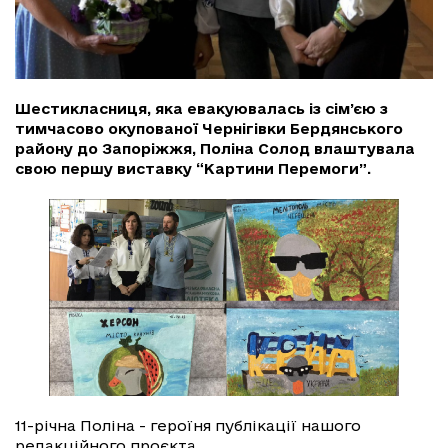
Шестикласниця, яка евакуювалась із сім’єю з
тимчасово окупованої Чернігівки Бердянського
району до Запоріжжя, Поліна Солод влаштувала
свою першу виставку “Картини Перемоги”.
11-річна Поліна - героїня публікації нашого
редакційного проєкта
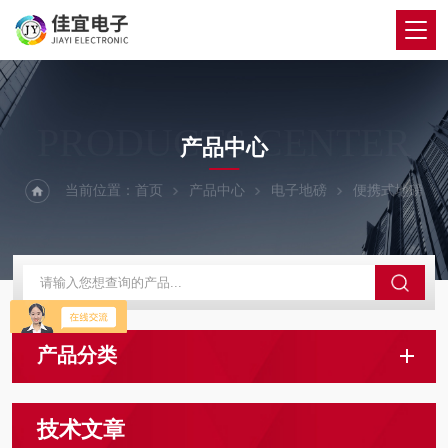
PRODUCTS CENTER
产品中心
当前位置：
首页
产品中心
电子地磅
便携式地磅
产品分类
技术文章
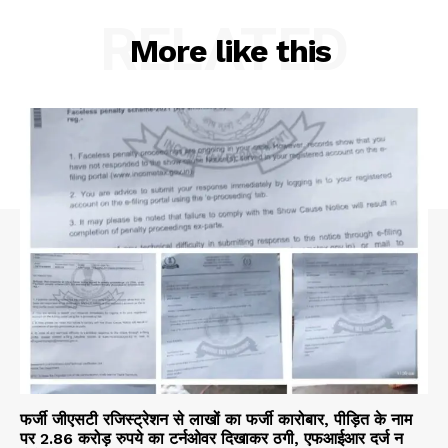
RELATED
More like this
फर्जी जीएसटी रजिस्ट्रेशन से लाखों का फर्जी कारोबार, पीड़ित के नाम
पर 2.86 करोड़ रुपये का टर्नओवर दिखाकर ठगी, एफआईआर दर्ज न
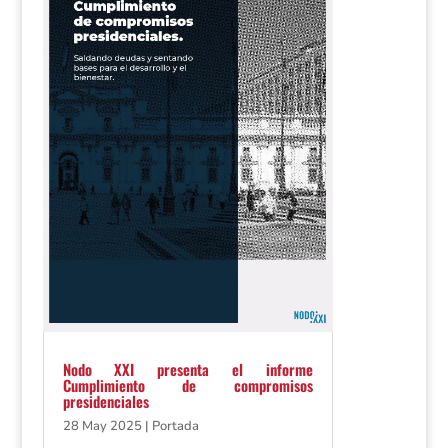
Nodo XXI presenta el informe
Cumplimiento de compromisos
presidenciales
28 May 2025
|
Portada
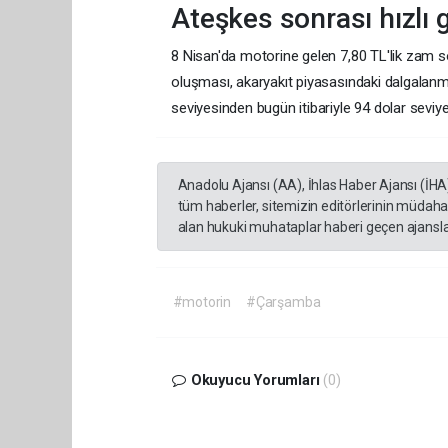
Ateşkes sonrası hızlı 
8 Nisan'da motorine gelen 7,80 TL'lik zam son
oluşması, akaryakıt piyasasındaki dalgalanma
seviyesinden bugün itibariyle 94 dolar seviye
Anadolu Ajansı (AA), İhlas Haber Ajansı (İHA
tüm haberler, sitemizin editörlerinin müdaha
alan hukuki muhataplar haberi geçen ajanslar
#motorin
#Çarşamba
Okuyucu Yorumları
(0)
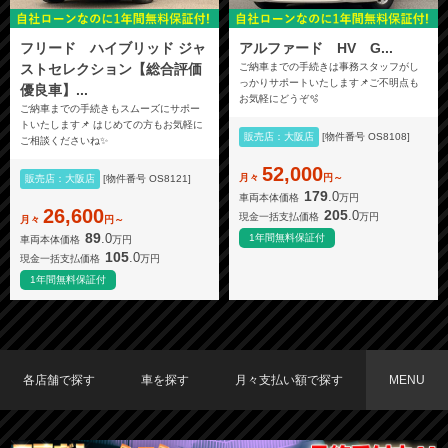
フリード ハイブリッド ジャ
アルファード HV G...
ストセレクション【総合評価
ご納車までの手続きは事務スタッフがし
っかりサポートいたします📌ご不明点も
優良車】...
お気軽にどうぞ🫧
ご納車までの手続きもスムーズにサポー
トいたします📌 はじめての方もお気軽に
販売店：大阪店
[物件番号 OS8108]
ご相談くださいね✨
52,000
月々
円～
販売店：大阪店
[物件番号 OS8121]
179
.0
車両本体価格
万円
26,600
205
.0
現金一括支払価格
万円
月々
円～
89
.0
1年間無料保証付
車両本体価格
万円
105
.0
現金一括支払価格
万円
1年間無料保証付
各店舗で探す
車を探す
月々支払い額で探す
MENU
TOKYO店在庫車両
大阪店在庫車両
福岡店在庫車両
メーカーで探す
車種で探す
20,000円〜29,999円
30,000円〜39,999円
40,000円〜49,999円
〜19,999円
50,000円〜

> EXERCISE BRIEF
Take only the lines above from the one that has "району до Запоріжжя, Поліна Солод влаштувала" through the one that has "More like this" and reproduce them exactly, omitting any pictures.

> TASK OUTPUT
району до Запоріжжя, Поліна Солод влаштувала
свою першу виставку “Картини Перемоги”.
11-річна Поліна - героїня публікації нашого
редакційного проєкта
PRODUCTS CENTER
产品中心
当前位置：
首页
产品中心
电子地磅
便携式地磅
产品分类
技术文章
RELATED
More like this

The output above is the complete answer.